Спасти кому-нибудь жизнь все равно, что влюбиться; это лучше любого наркотика. Потом ходишь по улицам и видишь, что все преобразилось. Кажется, что обрел бессмертие, как будто спас жизнь самому себе.

Отрывок из диалога из фильма Мартина Скорсезе «Воскрешая мертвецов»

Больница Святого Матфея

17:15

Каждый вечер Сэм совершал обход своих пациентов, оставляя напоследок одни и те же две палаты. К этим больным он всегда заходил в последнюю очередь, то ли потому, что очень давно их наблюдал, то ли потому, что считал их членами своей семьи, хотя ни за что не признался бы в этом даже самому себе.

Он осторожно открыл дверь палаты 403 в отделении детской онкологии.

– Здравствуй, Анжела.

– Здравствуйте, доктор Гэллоуэй.

Девочка-подросток четырнадцати лет, худенькая, почти прозрачная, сидела на единственной в палате кровати. На ее коленях был кислотного цвета ноутбук.

– Ну, что у нас новенького?

Анжела рассказала ему о сегодняшнем дне, изложив события в привычной для нее иронической манере.
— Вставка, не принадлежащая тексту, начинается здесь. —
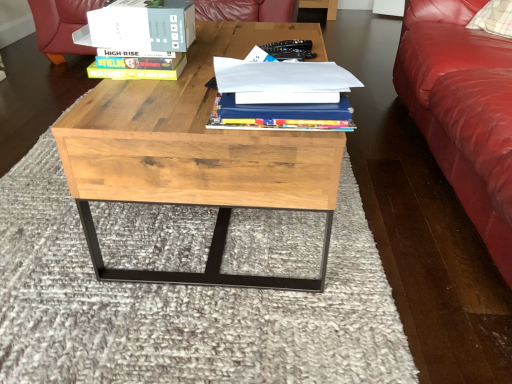 What are the coordinates of `free location in front of natural wood coffee table at center` in the screenshot? It's located at (209, 323). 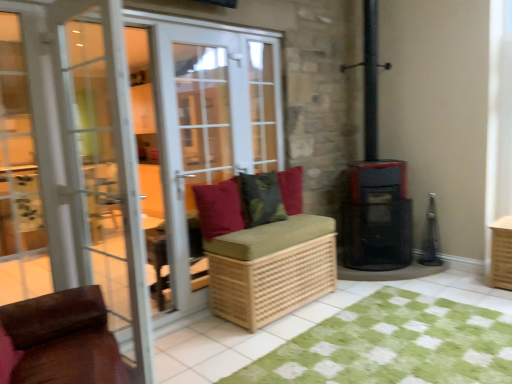 The height and width of the screenshot is (384, 512). Identify the location of free space above matte white screen door at center, which is counted as the 2th screen door, starting from the front (from a real-world perspective). (194, 23). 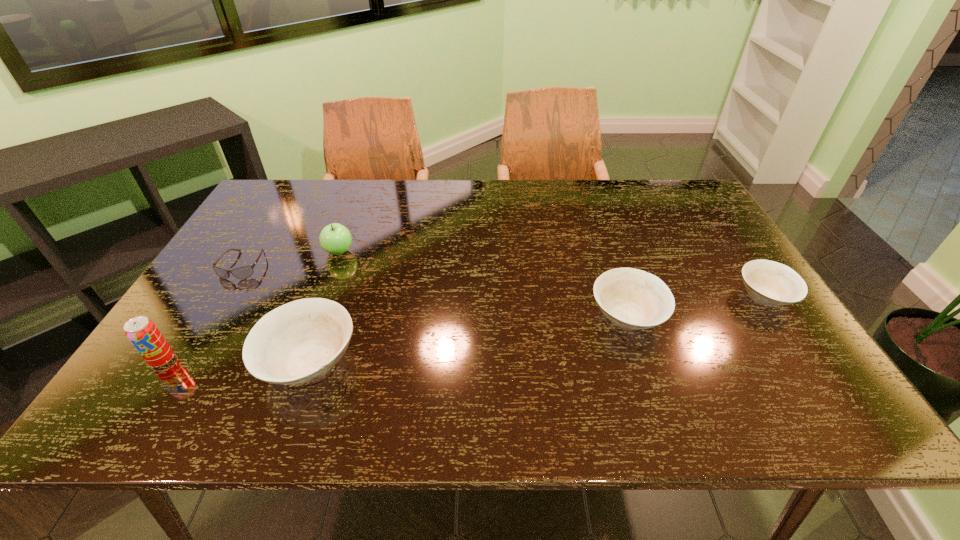 Identify the location of vacant space located on the left of the rightmost object. (654, 296).

Identify the location of vacant space located 0.270m on the left of the apple. Image resolution: width=960 pixels, height=540 pixels. coord(229,252).

Where is `vacant space located on the lenses of the shortest object`? vacant space located on the lenses of the shortest object is located at coordinates (204, 329).

Image resolution: width=960 pixels, height=540 pixels. Identify the location of vacant space located 0.140m on the back of the soda can. (198, 306).

Where is `bowl situated at the near edge`? The width and height of the screenshot is (960, 540). bowl situated at the near edge is located at coordinates (298, 342).

At what (x,y) coordinates should I click in order to perform the action: click on soda can present at the near edge. Please return your answer as a coordinate pair (x, y). The width and height of the screenshot is (960, 540). Looking at the image, I should click on (143, 334).

The image size is (960, 540). Identify the location of sunglasses located at the left edge. (244, 272).

Locate an element on the screen. This screenshot has height=540, width=960. soda can that is at the left edge is located at coordinates (143, 334).

Identify the location of object that is at the right edge. (768, 282).

Where is `object present at the near left corner`? The image size is (960, 540). object present at the near left corner is located at coordinates (143, 334). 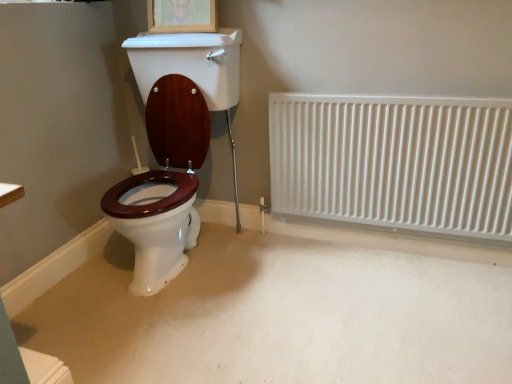 Identify the location of vacant space underneath white metallic radiator at right (from a real-world perspective). The width and height of the screenshot is (512, 384). (358, 241). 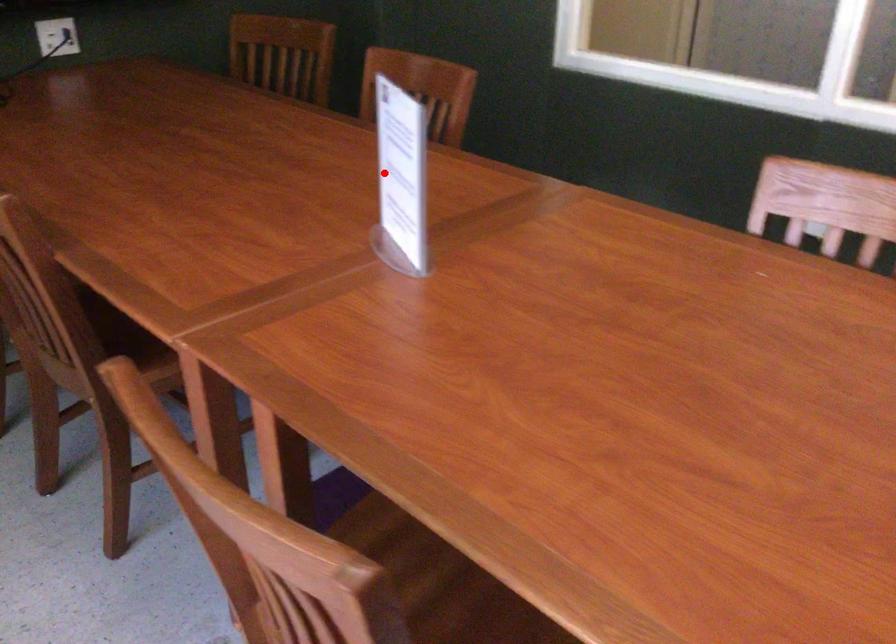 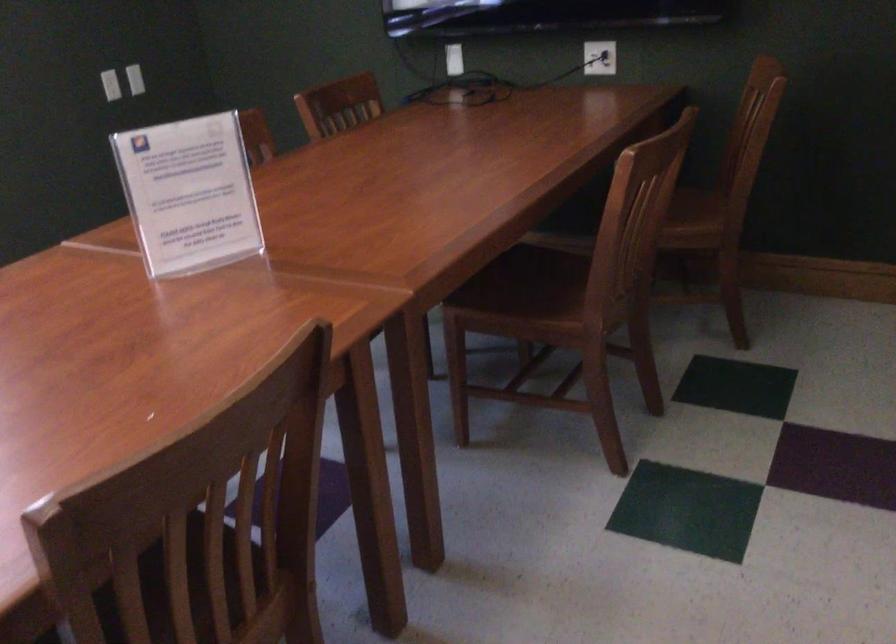 Find the pixel in the second image that matches the highlighted location in the first image.

(188, 194) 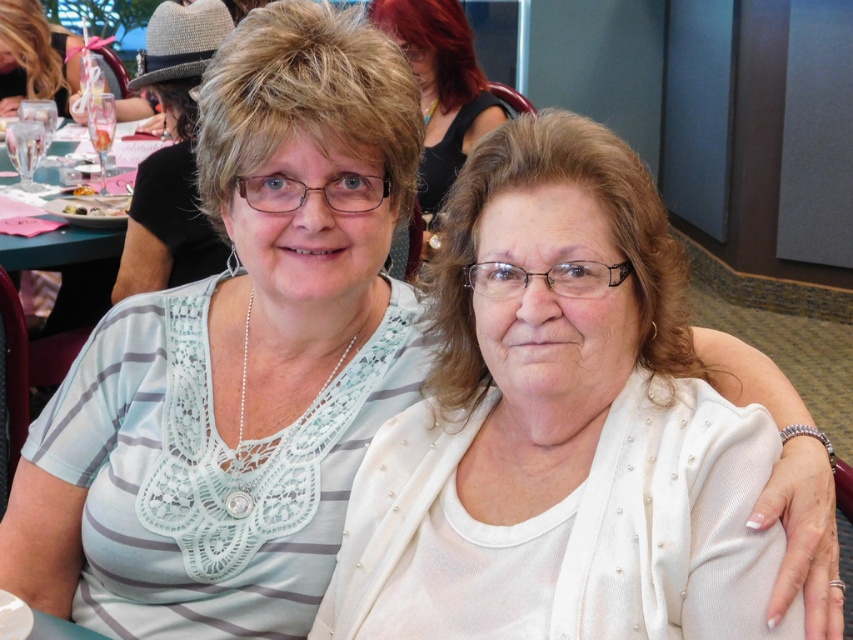 You are a photographer at a social event and need to capture a closeup of the white pearl cardigan at center without including the green plastic table at left in the frame. Given their distance, is this feasible?

The white pearl cardigan at center and green plastic table at left are 7.15 feet apart, so yes, it is feasible to capture a closeup of the white pearl cardigan at center without including the green plastic table at left in the frame as they are sufficiently separated.

You are at a social event and want to hand a drink to the woman wearing the white pearl cardigan at center. The translucent plastic cup at upper left is currently in your hand. Can you directly hand the cup to her without moving your position?

The white pearl cardigan at center is closer to the viewer than the translucent plastic cup at upper left, so you cannot directly hand the cup to her without moving your position because the cup is farther away from her.

You are a photographer at the event and need to capture a photo of the two women. The white pearl cardigan at center and the green plastic table at left are in the frame. Based on their positions, which object is closer to the camera?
Это ее защитная реакция на болезнь. Ей не нравилось сочувствие, и она запрещала себя жалеть. Настоящей семьи у нее никогда не было. Мать оставила ее в приюте для новорожденных в маленьком городке в штате Нью-Джерси. С детства она была своенравна и замкнута. Она побывала в нескольких приемных семьях, и Сэму понадобилось много сил и времени, чтобы завоевать ее доверие. Она провела в больнице уже много времени, и доктор иногда доверял ей провести беседу с более юными пациентами накануне их операции или сложного курса химиотерапии, чтобы им было спокойнее.

Каждый раз, когда Анжела улыбалась Сэму, он со страхом ловил себя на мысли: в этот момент рак истребляет одну за другой клетки ее крови.

Девочка страдала тяжелой формой лейкемии. Ей дважды уже пересаживали костный мозг, но каждый раз организм отторгал чужеродную ткань.

– Что ты решила по поводу того, о чем мы с тобой говорили?

– Вы об очередной операции?

– Да.

Ее болезнь уже перешла в ту стадию, когда без новой пересадки костного мозга метастазы будут распространяться по всему организму. Сначала возникнут в печени, потом обнаружатся в селезенке, и в конце концов Анжела умрет.

– Я не знаю, доктор, хватит ли у меня сил. Опять курс химиотерапии?

– Да. К сожалению. И придется на время перевести тебя в стерильную палату.

Некоторые коллеги считали, что Сэм напрасно упорствует, что лучше было бы оставить девочку в покое, не мучить ее и дать возможность провести остаток дней на обезболивающих. Ее организм настолько ослаб от болезни, что вероятность удачного исхода составляла не более пяти процентов. Но молодой врач слишком привязался к Анжеле: он не допускал и мысли о том, чтобы потерять ее.

«Даже если у нее останется один шанс из миллиона на выздоровление, я попытаюсь ей помочь», – думал он про себя.

– Мне нужно еще подумать, доктор.

– Ну, разумеется. Обдумай все еще раз, прежде чем принять решение. Все зависит только от тебя.

Ее не надо было торопить. У Анжелы отважное сердце, но не железное.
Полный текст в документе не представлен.